The column in the middle shown as C is the forecast announced on April 16. We revised the initial forecast announced on February 14 for the first half. To be specific, foreign exchange rate was assumed initially as JPY 135 to a dollar, but it was revised to JPY 150 on average for the first half with further depreciation of yen. And demand recovery trend, mainly in Semiconductor and Electronics Materials segment, is reflected in the forecast. Based on these, compared to the initial forecast, net sales will be up by JPY 30 billion, operating income will be up by JPY 19 billion, and net income attributable to owners of the parent will be up by JPY 15 billion. As a result, net income in the first half will be 0.
Page 17 shows 2024 forecast announced on April 16 by segment. In the second quarter, from April to June, we expect the continued moderate demand recovery. Sales will be higher than the first quarter in many segments. But as we expect the fixed cost increase which was curtailed in the first quarter, operating income will be flat or edged down in each segment. And let me reiterate that the second half forecast is not revised from the one that was announced on February 14. As for the forecast for the second half, we will let you know after confirming the development in the first half.
Page 18 and onward are appendix. But let me add one point. Please turn to Page 24 for topics.

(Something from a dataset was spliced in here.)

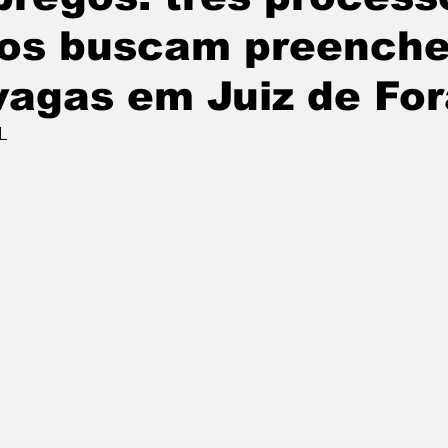
vos buscam preenche
vagas em Juiz de Fo
L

As shown at the bottom of Page 24, though it is an event after reporting period of the first quarter, we issued 0 coupon convertible bond with stock acquisition rights as a financing measure to curve financial expenses. Raised funds of JPY 100 billion will be allocated for growth investment and repayment of long-term debt to strengthen financial position. These convertible bonds are designed to control the dilution of EPS by attaching the conversion restriction close in addition to setting the conversion price above the market price for the consideration for existing shareholders. For further details, please refer to the press release.
This concludes my presentation. Thank you very much for your attention.
[Statements in English on this transcript were spoken by an interpreter present on the live call.]